Gesell drilled a 3-pointer from the top of the key to give the No. 10 Hawkeyes (16-4, 5-2 Big Ten) an 11-point lead and spurred a 76-50 rout of Northwestern on Saturday at Welsh-Ryan Arena. It was Iowa’s largest road win against a Big Ten opponent since a 27-point win at Northwestern on March 5, 1987.
More importantly, it erased the empty feeling of an eight-point loss at Michigan on Wednesday.
“We lost a tough one against Michigan, and we showed a lot of character today to be able to bounce back like we did, especially with the short turnaround,” Gesell said. “We really did a good job of just putting Michigan behind us and watching the film and going back and learning from it and not staying down or anything like that.”

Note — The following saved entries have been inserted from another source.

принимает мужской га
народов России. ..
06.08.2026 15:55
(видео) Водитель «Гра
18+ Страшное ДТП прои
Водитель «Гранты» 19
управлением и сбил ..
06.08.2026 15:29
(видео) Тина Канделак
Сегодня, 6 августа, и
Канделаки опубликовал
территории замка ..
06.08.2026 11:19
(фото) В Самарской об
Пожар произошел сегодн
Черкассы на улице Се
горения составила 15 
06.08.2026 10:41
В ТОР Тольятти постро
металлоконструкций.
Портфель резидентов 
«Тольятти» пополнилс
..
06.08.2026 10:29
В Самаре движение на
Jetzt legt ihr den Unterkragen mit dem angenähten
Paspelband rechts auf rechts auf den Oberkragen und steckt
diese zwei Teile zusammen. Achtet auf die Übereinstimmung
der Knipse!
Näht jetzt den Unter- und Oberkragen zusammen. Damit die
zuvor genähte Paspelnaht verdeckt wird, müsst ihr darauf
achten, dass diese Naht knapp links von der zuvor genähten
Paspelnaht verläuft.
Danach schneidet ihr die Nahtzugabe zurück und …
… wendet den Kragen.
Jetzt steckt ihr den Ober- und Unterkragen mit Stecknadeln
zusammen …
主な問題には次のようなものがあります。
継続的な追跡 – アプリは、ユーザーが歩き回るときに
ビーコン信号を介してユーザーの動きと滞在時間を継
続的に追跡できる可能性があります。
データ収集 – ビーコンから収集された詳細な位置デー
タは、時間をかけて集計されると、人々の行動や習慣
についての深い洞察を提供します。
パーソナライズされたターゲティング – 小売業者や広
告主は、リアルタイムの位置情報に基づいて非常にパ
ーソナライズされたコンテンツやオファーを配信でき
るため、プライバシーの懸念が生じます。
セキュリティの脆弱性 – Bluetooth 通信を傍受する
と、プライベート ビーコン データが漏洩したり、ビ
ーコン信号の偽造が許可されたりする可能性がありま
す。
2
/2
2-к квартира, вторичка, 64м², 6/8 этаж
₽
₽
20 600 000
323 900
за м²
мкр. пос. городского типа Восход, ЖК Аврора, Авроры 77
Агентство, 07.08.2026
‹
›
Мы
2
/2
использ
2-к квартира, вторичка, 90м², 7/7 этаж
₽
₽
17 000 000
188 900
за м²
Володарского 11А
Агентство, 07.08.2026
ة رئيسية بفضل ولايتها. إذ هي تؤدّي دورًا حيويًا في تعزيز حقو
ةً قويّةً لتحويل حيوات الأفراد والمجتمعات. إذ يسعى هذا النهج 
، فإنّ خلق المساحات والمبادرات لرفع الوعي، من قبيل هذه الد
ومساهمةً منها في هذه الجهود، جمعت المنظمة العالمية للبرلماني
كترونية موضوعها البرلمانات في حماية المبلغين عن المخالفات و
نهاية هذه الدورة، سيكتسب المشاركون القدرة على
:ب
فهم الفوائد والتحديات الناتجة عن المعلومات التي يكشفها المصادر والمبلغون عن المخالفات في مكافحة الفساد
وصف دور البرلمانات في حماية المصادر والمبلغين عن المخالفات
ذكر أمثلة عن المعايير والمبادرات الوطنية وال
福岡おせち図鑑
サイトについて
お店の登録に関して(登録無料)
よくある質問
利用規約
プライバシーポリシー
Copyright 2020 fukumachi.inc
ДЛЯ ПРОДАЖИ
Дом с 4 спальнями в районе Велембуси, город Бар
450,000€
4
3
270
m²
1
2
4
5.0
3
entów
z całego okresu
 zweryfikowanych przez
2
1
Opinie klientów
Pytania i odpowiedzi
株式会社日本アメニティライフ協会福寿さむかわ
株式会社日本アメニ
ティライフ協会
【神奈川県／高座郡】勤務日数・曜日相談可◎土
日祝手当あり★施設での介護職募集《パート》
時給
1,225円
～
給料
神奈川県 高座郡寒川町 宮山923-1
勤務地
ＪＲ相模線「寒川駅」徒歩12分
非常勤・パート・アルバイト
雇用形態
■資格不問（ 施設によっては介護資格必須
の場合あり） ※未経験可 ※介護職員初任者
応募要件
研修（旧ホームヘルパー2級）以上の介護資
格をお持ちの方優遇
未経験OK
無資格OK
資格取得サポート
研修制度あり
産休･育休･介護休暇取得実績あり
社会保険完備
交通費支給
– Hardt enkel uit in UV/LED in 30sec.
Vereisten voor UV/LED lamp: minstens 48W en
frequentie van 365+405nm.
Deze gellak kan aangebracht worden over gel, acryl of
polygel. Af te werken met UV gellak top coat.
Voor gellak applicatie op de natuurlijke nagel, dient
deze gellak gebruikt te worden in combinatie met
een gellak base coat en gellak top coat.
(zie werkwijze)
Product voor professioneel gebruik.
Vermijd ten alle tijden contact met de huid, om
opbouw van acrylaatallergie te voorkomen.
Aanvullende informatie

Gesell’s aggressiveness was vital for Iowa, which traded scores with a team it had beaten by 26 points two weeks ago. Iowa’s first-half statistics belied the halftime scoreboard, yet the 30-24 Iowa advantage was the only numbers that had value. Iowa nearly doubled Northwestern’s rebounds and shot 50 percent from the floor. But 10 turnovers mangled Iowa’s flow and threatened to keep the Wildcats within striking distance.
A Tre Demps 3-pointer brought Northwestern within 34-30 with 17:06 left in the game. Iowa then started to get into a groove. Devyn Marble scored to boost the lead to six, and Melsahn Basabe added a pair of free throws to push it to eight. Then Gesell buried his 3-pointer and, sandwiched around a Drew Crawford jumper, scored on a drive to extend the lead to double digits.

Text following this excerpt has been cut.